Vacated and remanded.
Judge TYSON concurs.
Judge GREENE dissents in a separate opinion.
Report per Rule 30(e).
NO. COA01-134
NORTH CAROLINA COURT OF APPEALS
Filed: 16 April 2002
STATE OF NORTH CAROLINA
v
.
Randolph County
Nos. 98 CRS 18152
00 CRS 111-13
DAVID BENJAMIN TURNER
GREENE, Judge, dissenting.
I agree with the majority that the trial court did not abuse
its discretion in denying defendant's motion to continue the
hearing. The majority, however, also considered whether the trial
court's conclusion that defendant had unlawfully, willfully, and
without justification violated the terms and conditions of his
probation was based on sufficient factual findings. I would not
address this issue based on the following reasons.
First, in assignment of error no. 2, defendant objected and
excepted to the trial court's conclusion that defendant had
violated his probation and referred to this conclusion as findings
of fact. This assignment of error fails to state any legal basis
on which the error was assigned. See N.C.R. App. P. 10(c)(1)
([e]ach assignment of error . . . shall state plainly, concisely
and without argumentation the legal basis upon which error is
assigned). Second, defendant simply restates this assignment of
error in his brief, offering no argument whatsoever. See N.C.R.
App. P. 28(b)(6) (an appellant's brief shall include [a]nargument, to contain the contentions of the appellant with respect
to each question presented).

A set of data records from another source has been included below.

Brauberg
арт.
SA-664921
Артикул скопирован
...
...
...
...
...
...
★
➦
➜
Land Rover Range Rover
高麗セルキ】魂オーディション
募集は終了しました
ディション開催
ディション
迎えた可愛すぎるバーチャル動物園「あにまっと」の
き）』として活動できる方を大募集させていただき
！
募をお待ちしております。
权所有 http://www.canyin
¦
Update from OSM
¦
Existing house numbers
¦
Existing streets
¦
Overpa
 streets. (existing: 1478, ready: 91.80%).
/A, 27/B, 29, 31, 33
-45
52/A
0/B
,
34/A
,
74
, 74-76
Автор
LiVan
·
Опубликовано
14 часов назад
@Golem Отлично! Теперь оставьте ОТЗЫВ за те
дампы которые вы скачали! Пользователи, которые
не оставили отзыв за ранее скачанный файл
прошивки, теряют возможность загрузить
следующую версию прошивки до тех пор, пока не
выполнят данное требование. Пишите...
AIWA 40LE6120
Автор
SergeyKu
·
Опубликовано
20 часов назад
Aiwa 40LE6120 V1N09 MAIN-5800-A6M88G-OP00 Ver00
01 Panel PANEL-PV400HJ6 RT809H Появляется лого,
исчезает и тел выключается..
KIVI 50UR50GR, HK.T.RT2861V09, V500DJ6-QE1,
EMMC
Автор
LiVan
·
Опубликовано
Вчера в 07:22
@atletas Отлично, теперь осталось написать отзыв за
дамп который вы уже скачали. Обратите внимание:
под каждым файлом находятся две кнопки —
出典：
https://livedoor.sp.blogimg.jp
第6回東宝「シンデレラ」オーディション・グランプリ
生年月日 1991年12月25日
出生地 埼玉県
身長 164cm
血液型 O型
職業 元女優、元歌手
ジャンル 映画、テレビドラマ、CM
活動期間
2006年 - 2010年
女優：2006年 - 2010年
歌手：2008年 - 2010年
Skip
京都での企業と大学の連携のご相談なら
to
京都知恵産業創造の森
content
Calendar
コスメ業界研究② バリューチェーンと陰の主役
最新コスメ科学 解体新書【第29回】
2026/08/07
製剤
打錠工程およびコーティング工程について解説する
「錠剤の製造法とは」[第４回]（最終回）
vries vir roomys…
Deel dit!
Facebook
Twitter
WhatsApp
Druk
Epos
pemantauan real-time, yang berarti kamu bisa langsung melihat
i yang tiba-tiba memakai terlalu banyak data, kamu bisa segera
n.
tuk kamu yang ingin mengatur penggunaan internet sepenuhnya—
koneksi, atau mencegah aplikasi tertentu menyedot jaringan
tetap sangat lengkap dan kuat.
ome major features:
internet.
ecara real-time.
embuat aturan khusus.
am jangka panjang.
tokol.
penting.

It is not the duty of this Court to
search the record in an attempt to discern a legal basis for
defendant's assignment of error or to determine possible arguments
defendant could have raised in his brief.
As defendant has blatantly disregarded the Rules of Appellate
Procedure, I would deem defendant's assignment of error abandoned.
See N.C.R. App. P. 10(a) (the scope of review on appeal is
confined to a consideration of those assignments of error set out
in the record on appeal in accordance with this Rule 10); N.C.R.
App. P. 28(b)(6) ([a]ssignments of error not set out in the
appellant's brief, or in support of which no reason or argument is
stated or authority cited, will be taken as abandoned).
Accordingly, I would affirm the trial court's revocation of
defendant's probation.
Footnote: 1 Mrs. Avis Chandler is a Vocational Rehabilitation Counselor
with the North Carolina Department of Health and Human Services
(DHHS), and the evaluation to which Burton alluded at the hearing
is a vocational rehabilitation plan developed by Chandler and
intended to assist defendant in finding employment.